6.4 Loops

R is very good at performing repetitive tasks. If we want a set of operations to be repeated several times we use what’s known as a loop. When you create a loop, R will execute the instructions in the loop a specified number of times or until a specified condition is met. There are three main types of loop in R: the for loop, the while loop and the repeat loop.

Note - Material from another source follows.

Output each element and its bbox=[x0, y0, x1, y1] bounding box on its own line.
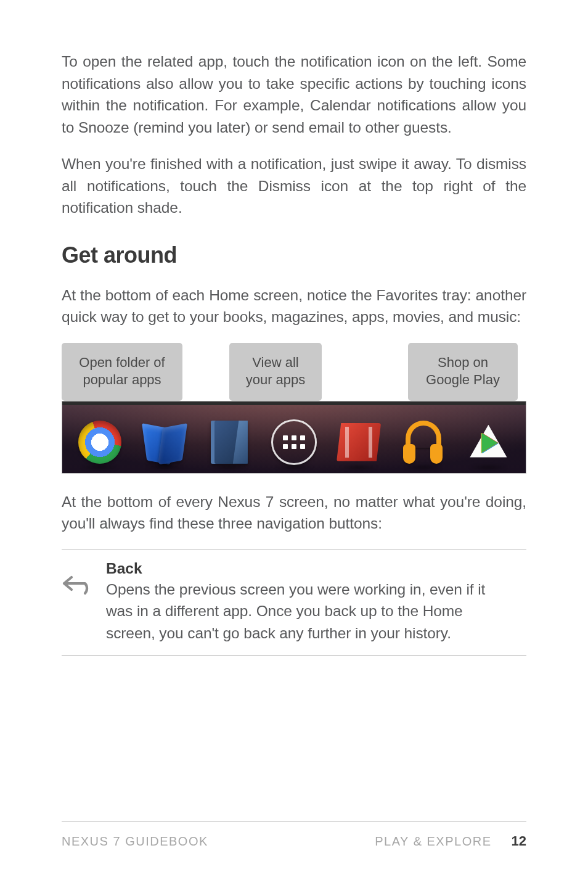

Loops are one of the staples of all programming languages, not just R, and can be a powerful tool (although in our opinion, used far too frequently when writing R code).

6.4.1 For loop

The most commonly used loop structure when you want to repeat a task a defined number of times is the for loop. The most basic example of a for loop is:

for (i in 1:5) {
  print(i)
}
## [1] 1
## [1] 2
## [1] 3
## [1] 4
## [1] 5

But what’s the code actually doing? This is a dynamic bit of code were an index i is iteratively replaced by each value in the vector 1:5. Let’s break it down. Because the first value in our sequence (1:5) is 1, the loop starts by replacing i with 1 and runs everything between the { }. Loops conventionally use i as the counter, short for iteration, but you are free to use whatever you like, even your pet’s name, it really does not matter (except when using nested loops, in which case the counters must be called different things, like SenorWhiskers and HerrFlufferkins.

So, if we were to do the first iteration of the loop manually

i <- 1
print(i)
## [1] 1

Once this first iteration is complete, the for loop loops back to the beginning and replaces i with the next value in our 1:5 sequence (2 in this case):

i <- 2
print(i)
## [1] 2

This process is then repeated until the loop reaches the final value in the sequence (5 in this example) after which point it stops.

To reinforce how for loops work and introduce you to a valuable feature of loops, we’ll alter our counter within the loop. This can be used, for example, if we’re using a loop to iterate through a vector but want to select the next row (or any other value). To show this we’ll simply add 1 to the value of our index every time we iterate our loop.

for (i in 1:5) {
  print(i + 1)
}
## [1] 2
## [1] 3
## [1] 4
## [1] 5
## [1] 6

As in the previous loop, the first value in our sequence is 1. The loop begins by replacing i with 1, but this time we’ve specified that a value of 1 must be added to i in the expression resulting in a value of 1 + 1.

i <- 1
i + 1
## [1] 2

As before, once the iteration is complete, the loop moves onto the next value in the sequence and replaces i with the next value (2 in this case) so that i + 1 becomes 2 + 1.

i <- 2
i + 1
## [1] 3

And so on. We think you get the idea! In essence this is all a for loop is doing and nothing more.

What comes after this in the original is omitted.